SUPPLIED MATERIAL.
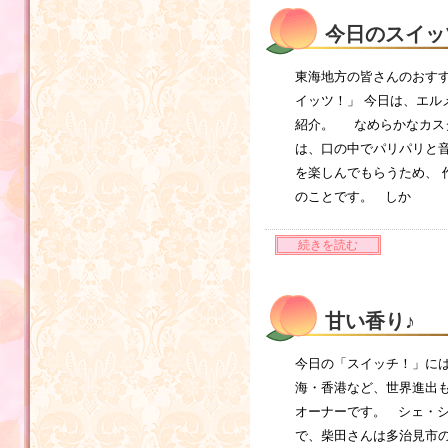
今日のスイッ
東海地方の皆さんのおす
イッツ！」 今日は、エル
紹介。 なめらかなカス
は、口の中でパリパリと音
を楽しんでもらうため、 
のことです。 しか
続きを読む
甘い香り♪
今日の「スイッチ！」には
海・香港など、世界進出も
オーナーです。 シェ・シ
で、柴田さんは多治見市の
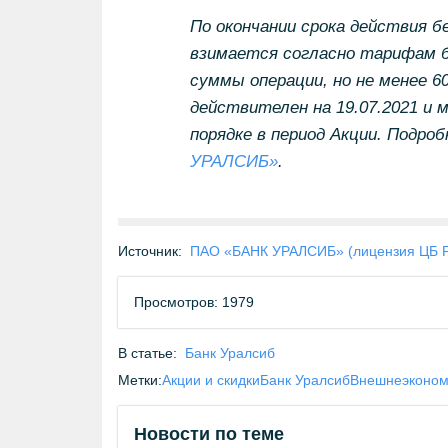
По окончании срока действия 
взимается согласно тарифам ба
суммы операции, но не менее 60
действителен на 19.07.2021 и
порядке в период Акции. Подро
УРАЛСИБ»
.
Источник:
ПАО «БАНК УРАЛСИБ» (лицензия ЦБ 
Просмотров: 1979
В статье:
Банк Уралсиб
Метки:
Акции и скидки
Банк Уралсиб
Внешнеэконом
Новости по теме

WHAT YOU SHOULD DO. Would you return all of the entries unchanged while omitting the images?

TASK RESULT.
今日のスイッ
東海地方の皆さんのおす
イッツ！」 今日は、エル
紹介。 なめらかなカス
は、口の中でパリパリと音
を楽しんでもらうため、 
のことです。 しか
続きを読む
甘い香り♪
今日の「スイッチ！」には
海・香港など、世界進出も
オーナーです。 シェ・シ
で、柴田さんは多治見市の
По окончании срока действия 
взимается согласно тарифам ба
суммы операции, но не менее 60
действителен на 19.07.2021 и
порядке в период Акции. Подро
УРАЛСИБ»
.
Источник:
ПАО «БАНК УРАЛСИБ» (лицензия ЦБ 
Просмотров: 1979
В статье:
Банк Уралсиб
Метки:
Акции и скидки
Банк Уралсиб
Внешнеэконом
Новости по теме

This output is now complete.